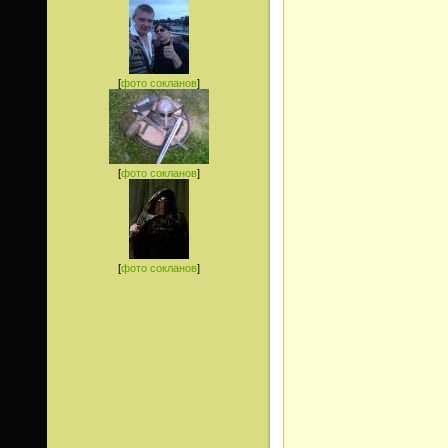
[
фото сокланов
]
[
фото сокланов
]
[
фото сокланов
]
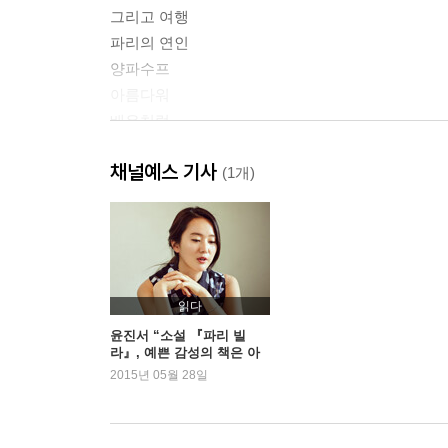
그리고 여행
파리의 연인
양파수프
아름다워
배우처럼
Ready, Action, Cut
채널예스 기사
(1개)
2
해변의 로망
각자의 공간
열정의 순간
사랑의 정체
읽다
동경 야경
윤진서 “소설 『파리 빌
라』, 예쁜 감성의 책은 아
이별, 그것은 철저한 현실
니에요”
2015년 05월 28일
슬픔이여, 안녕
부토
사랑하면 배운다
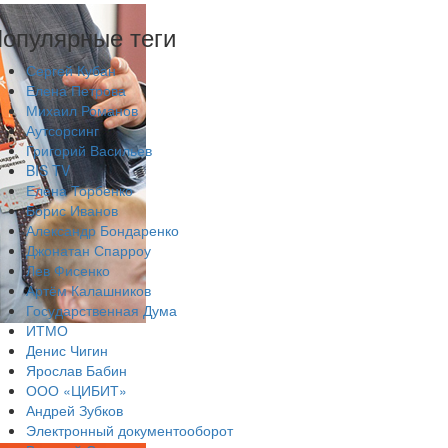
опулярные теги
Сергей Кубан
Елена Петрова
Михаил Романов
Аутсорсинг
Григорий Васильев
BIS TV
Елена Торбенко
Борис Иванов
Александр Бондаренко
Джонатан Спарроу
Лев Фисенко
Артём Калашников
Государственная Дума
ИТМО
Денис Чигин
Ярослав Бабин
ООО «ЦИБИТ»
Андрей Зубков
Электронный документооборот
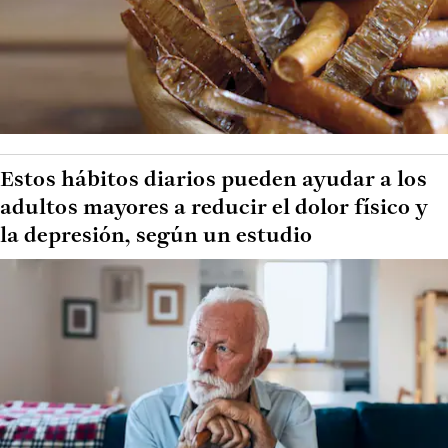
Estos hábitos diarios pueden ayudar a los
adultos mayores a reducir el dolor físico y
la depresión, según un estudio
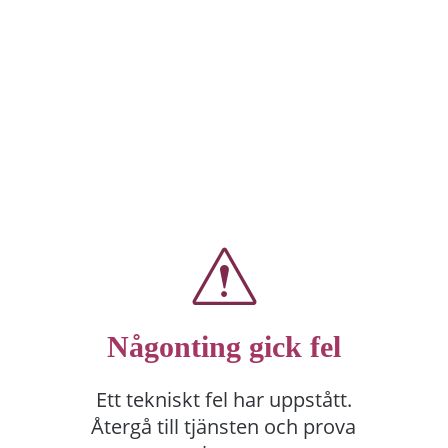
Någonting gick fel
Ett tekniskt fel har uppstått.
Återgå till tjänsten och prova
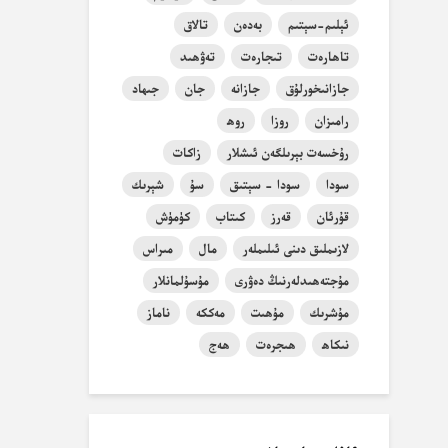
ئېلىم-سېتىم
بەدەن
تالاق
تاھارەت
تىجارەت
تەۋھىد
جازانىخورلۇق
جازانە
جان
جىھاد
رامىزان
روزا
روھ
رۇخسەت بېرىلگەن ئىشلار
زاكات
سودا
سودا - سېتىق
سۇ
شېرىك
قۇرئان
قەرز
كىتاب
كۈمۈش
لازىملىق دىنى ئىلىملەر
مال
مىراس
مۇجتەھىدلەرنىڭ دەۋرى
مۇسۇلمانلار
مۇشرىك
مۇھىت
مەككە
ناماز
نىكاھ
ھىجرەت
ھەج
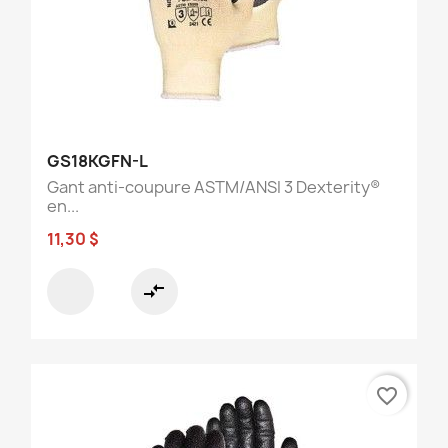
GS18KGFN-L
Gant anti-coupure ASTM/ANSI 3 Dexterity®
en...
11,30 $
compare_arrows
favorite_border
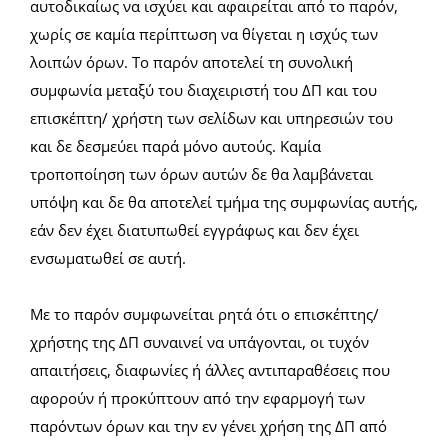
αυτοδικαίως να ισχύει και αφαιρείται από το παρόν,
χωρίς σε καμία περίπτωση να θίγεται η ισχύς των
λοιπών όρων. Το παρόν αποτελεί τη συνολική
συμφωνία μεταξύ του διαχειριστή του ΔΠ και του
επισκέπτη/ χρήστη των σελίδων και υπηρεσιών του
και δε δεσμεύει παρά μόνο αυτούς. Καμία
τροποποίηση των όρων αυτών δε θα λαμβάνεται
υπόψη και δε θα αποτελεί τμήμα της συμφωνίας αυτής,
εάν δεν έχει διατυπωθεί εγγράφως και δεν έχει
ενσωματωθεί σε αυτή.
Με το παρόν συμφωνείται ρητά ότι ο επισκέπτης/
χρήστης της ΔΠ συναινεί να υπάγονται, οι τυχόν
απαιτήσεις, διαφωνίες ή άλλες αντιπαραθέσεις που
αφορούν ή προκύπτουν από την εφαρμογή των
παρόντων όρων και την εν γένει χρήση της ΔΠ από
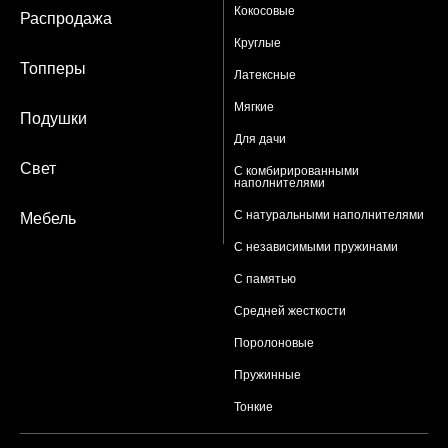
Кокосовые
Распродажа
Круглые
Топперы
Латексные
Мягкие
Подушки
Для дачи
Свет
С комбирированными
наполнителями
С натуральными наполнителями
Мебель
С независимыми пружинами
С памятью
Средней жесткости
Поролоновые
Пружинные
Тонкие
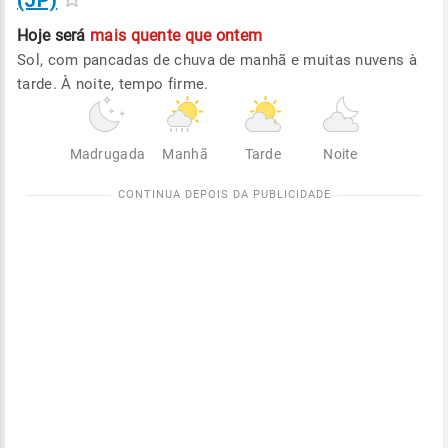
(JP)
Hoje será
mais quente que ontem
Sol, com pancadas de chuva de manhã e muitas nuvens à
tarde. À noite, tempo firme.
Madrugada
Manhã
Tarde
Noite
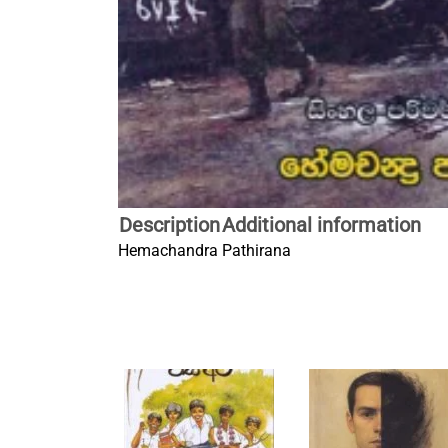
Description
Additional information
Hemachandra Pathirana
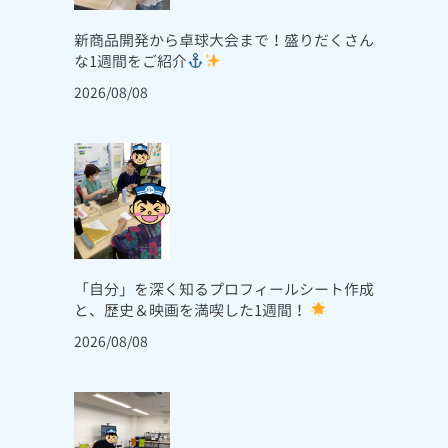
新商品開発から卓球大会まで！盛りだくさん
な1週間をご紹介
2026/08/08
「自分」を深く知るプロフィールシート作成
と、歴史＆映画を満喫した1週間！
2026/08/08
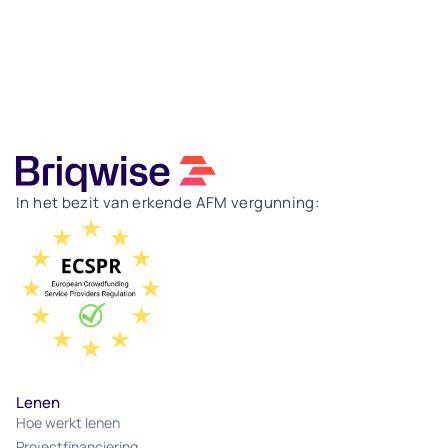
In het bezit van erkende AFM vergunning:
Lenen
Hoe werkt lenen
Projectfinanciering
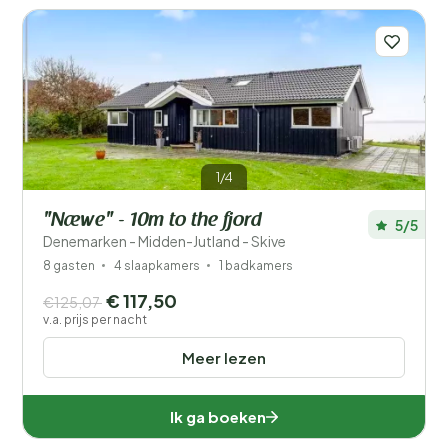
1/4
"Næwe" - 10m to the fjord
5/5
Denemarken - Midden-Jutland - Skive
8 gasten
4 slaapkamers
1 badkamers
€ 117,50
€125,07
v.a. prijs per nacht
Meer lezen
Ik ga boeken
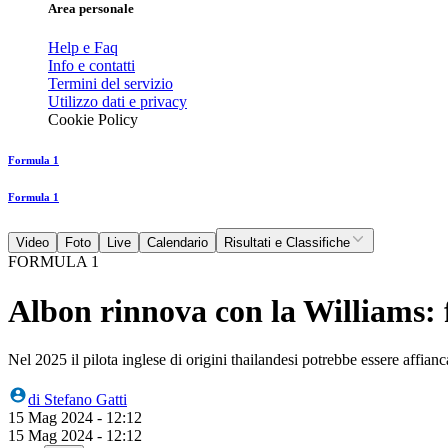
Area personale
Help e Faq
Info e contatti
Termini del servizio
Utilizzo dati e privacy
Cookie Policy
Formula 1
Formula 1
Video
Foto
Live
Calendario
Risultati e Classifiche
FORMULA 1
Albon rinnova con la Williams: 
Nel 2025 il pilota inglese di origini thailandesi potrebbe essere affia
di
Stefano Gatti
15 Mag 2024 - 12:12
15 Mag 2024 - 12:12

→ **What is being asked**
Say the number of data lines holding "наполнителями", without any other words.

→ **Written solution**
2